• Task description:
Print exactly the first lines of the records. Stop after the line containing "OUTRO ABRAÇOS", and leave every picture out.

Saved entries
*** Block opens ***

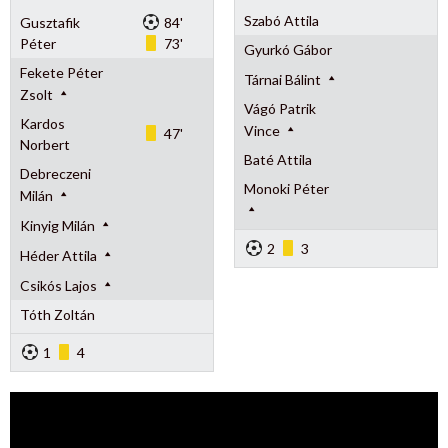
Szabó Attila
Gusztafik
84'
Péter
73'
Gyurkó Gábor
Fekete Péter
Tárnai Bálint
Zsolt
Vágó Patrik
Kardos
Vince
47'
Norbert
Baté Attila
Debreczeni
Monoki Péter
Milán
Kinyig Milán
2
3
Héder Attila
Csikós Lajos
Tóth Zoltán
1
4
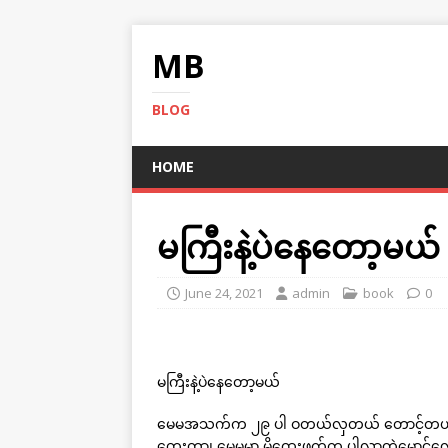
MB
BLOG
HOME
မကြီးနဲ့ပဲနေတော့မယ်
June 24, 2021
admin
book
0
မကြီးနဲ့ပဲနေတော့မယ်
မေမအသက်က ၂၉ ပါ ဝတယ်လှတယ် တောင့်တယ် ပြော
တေးတာ၊ မေမမှာ မိထွေးဖက်က ပါလာတဲ့မောင်လေ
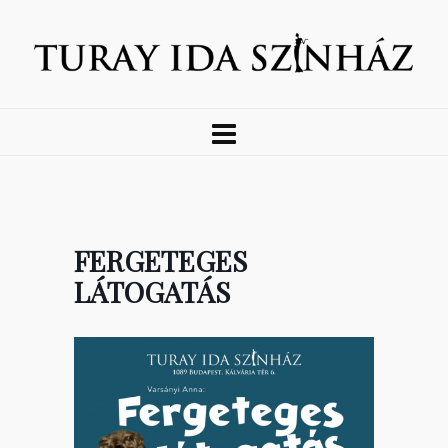
FERGETEGES
LÁTOGATÁS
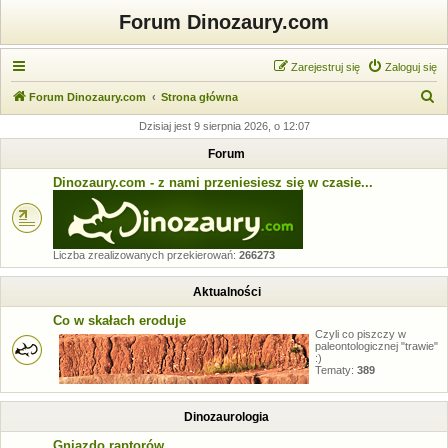
Forum Dinozaury.com
Zarejestruj się
Zaloguj się
S
Forum Dinozaury.com
Strona główna
z
Dzisiaj jest 9 sierpnia 2026, o 12:07
u
Forum
k
Dinozaury.com - z nami przeniesiesz się w czasie...
a
j
Liczba zrealizowanych przekierowań:
266273
Aktualności
Co w skałach eroduje
Czyli co piszczy w
paleontologicznej "trawie"
:)
Tematy:
389
Dinozaurologia
Gniazdo raptorów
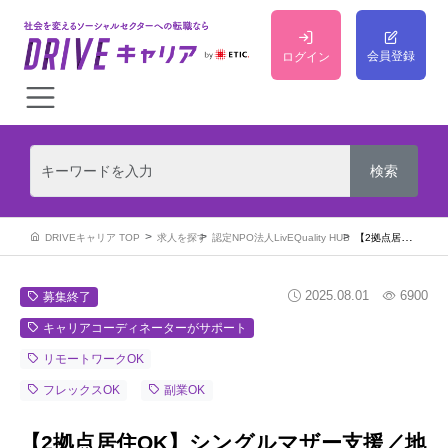
会員登録
ログイン
DRIVEキャリア TOP
求人を探す
認定NPO法人LivEQuality HUB
【2拠点居住OK】シングルマザー支援／地域とつながり支えるモデルをつくる事業推進
2025.08.01
6900
募集終了
キャリアコーディネーターがサポート
リモートワークOK
フレックスOK
副業OK
【2拠点居住OK】シングルマザー支援／地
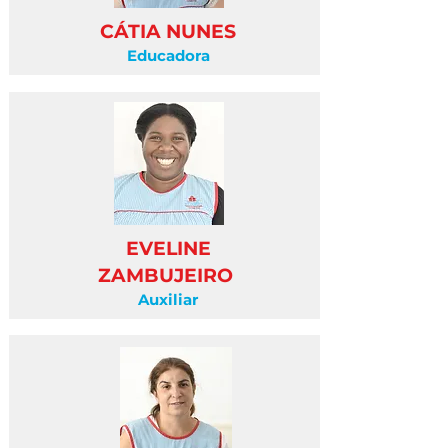
CÁTIA NUNES
Educadora
EVELINE
ZAMBUJEIRO
Auxiliar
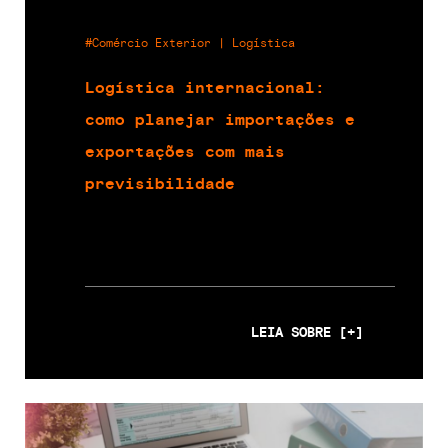
#Comércio Exterior | Logística
Logística internacional:
como planejar importações e
exportações com mais
previsibilidade
LEIA SOBRE [+]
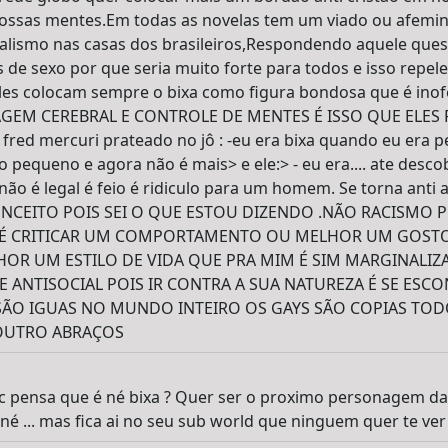
ossas mentes.Em todas as novelas tem um viado ou afemi
alismo nas casas dos brasileiros,Respondendo aquele qu
de sexo por que seria muito forte para todos e isso repeler
 eles colocam sempre o bixa como figura bondosa que é ino
VAGEM CEREBRAL E CONTROLE DE MENTES É ISSO QUE ELES 
 fred mercuri prateado no jô : -eu era bixa quando eu era 
pequeno e agora não é mais> e ele:> - eu era.... ate descob
ão é legal é feio é ridiculo para um homem. Se torna ant
ONCEITO POIS SEI O QUE ESTOU DIZENDO .NÃO RACISMO P
O É CRITICAR UM COMPORTAMENTO OU MELHOR UM GOST
R UM ESTILO DE VIDA QUE PRA MIM É SIM MARGINALIZ
 E ANTISOCIAL POIS IR CONTRA A SUA NATUREZA É SE ES
SÃO IGUAS NO MUNDO INTEIRO OS GAYS SÃO COPIAS TOD
OUTRO ABRAÇOS
 pensa que é né bixa ? Quer ser o proximo personagem da 
né ... mas fica ai no seu sub world que ninguem quer te ver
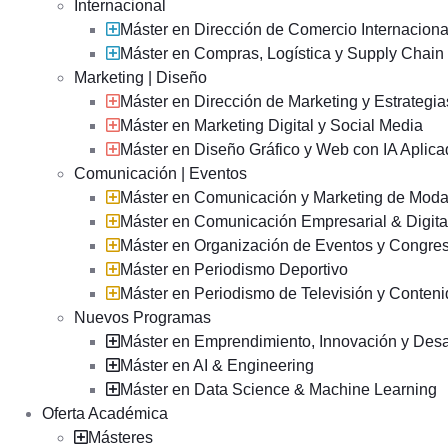
Internacional
Máster en Dirección de Comercio Internaciona
Máster en Compras, Logística y Supply Chai
Marketing | Diseño
Máster en Dirección de Marketing y Estrategi
Máster en Marketing Digital y Social Media
Máster en Diseño Gráfico y Web con IA Aplic
Comunicación | Eventos
Máster en Comunicación y Marketing de Mod
Máster en Comunicación Empresarial & Digit
Máster en Organización de Eventos y Congr
Máster en Periodismo Deportivo
Máster en Periodismo de Televisión y Conten
Nuevos Programas
Máster en Emprendimiento, Innovación y Desa
Máster en AI & Engineering
Máster en Data Science & Machine Learning
Oferta Académica
Másteres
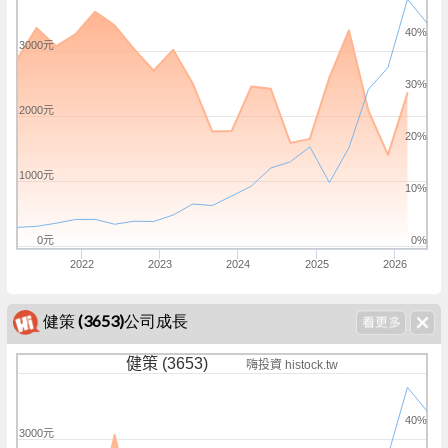
40%
3000元
30%
2000元
20%
1000元
10%
0元
0%
2022
2023
2024
2025
2026
健策 (3653)公司成長
健策 (3653)
嗨投資 histock.tw
40%
3000元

*** Block closes ***

• Reply to the exercise:
Szabó Attila
Gusztafik
84'
Péter
73'
Gyurkó Gábor
Fekete Péter
Tárnai Bálint
Zsolt
Vágó Patrik
Kardos
Vince
47'
Norbert
Baté Attila
Debreczeni
Monoki Péter
Milán
Kinyig Milán
2
3
Héder Attila
Csikós Lajos
Tóth Zoltán
1
4
MB
BLOG
HOME
မကြီးနဲ့ပဲနေတော့မယ်
June 24, 2021
admin
book
0
မကြီးနဲ့ပဲနေတော့မယ်
မေမအသက်က ၂၉ ပါ ဝတယ်လှတယ် တောင့်တယ် ပြော
တေးတာ၊ မေမမှာ မိထွေးဖက်က ပါလာတဲ့မောင်လေ
FERGETEGES
LÁTOGATÁS
Forum Dinozaury.com
Zarejestruj się
Zaloguj się
S
Forum Dinozaury.com
Strona główna
z
Dzisiaj jest 9 sierpnia 2026, o 12:07
u
Forum
k
Dinozaury.com - z nami przeniesiesz się w czasie...
a
j
Liczba zrealizowanych przekierowań:
266273
Aktualności
Co w skałach eroduje
Czyli co piszczy w
paleontologicznej "trawie"
:)
Tematy:
389
Dinozaurologia
Gniazdo raptorów
会員登録
ログイン
DRIVEキャリア TOP
求人を探す
認定NPO法人LivEQuality HUB
【2拠点居住OK】シングルマザー支援／地域とつながり支えるモデルをつくる事業推進
2025.08.01
6900
募集終了
キャリアコーディネーターがサポート
リモートワークOK
フレックスOK
副業OK
【2拠点居住OK】シングルマザー支援／地
CÁTIA NUNES
Educadora
EVELINE
ZAMBUJEIRO
Auxiliar
#Comércio Exterior | Logística
Logística internacional:
como planejar importações e
exportações com mais
previsibilidade
LEIA SOBRE [+]
ossas mentes.Em todas as novelas tem um viado ou afemi
alismo nas casas dos brasileiros,Respondendo aquele qu
de sexo por que seria muito forte para todos e isso repeler
 eles colocam sempre o bixa como figura bondosa que é ino
VAGEM CEREBRAL E CONTROLE DE MENTES É ISSO QUE ELES 
 fred mercuri prateado no jô : -eu era bixa quando eu era 
pequeno e agora não é mais> e ele:> - eu era.... ate descob
ão é legal é feio é ridiculo para um homem. Se torna ant
ONCEITO POIS SEI O QUE ESTOU DIZENDO .NÃO RACISMO P
O É CRITICAR UM COMPORTAMENTO OU MELHOR UM GOST
R UM ESTILO DE VIDA QUE PRA MIM É SIM MARGINALIZ
 E ANTISOCIAL POIS IR CONTRA A SUA NATUREZA É SE ES
SÃO IGUAS NO MUNDO INTEIRO OS GAYS SÃO COPIAS TOD
OUTRO ABRAÇOS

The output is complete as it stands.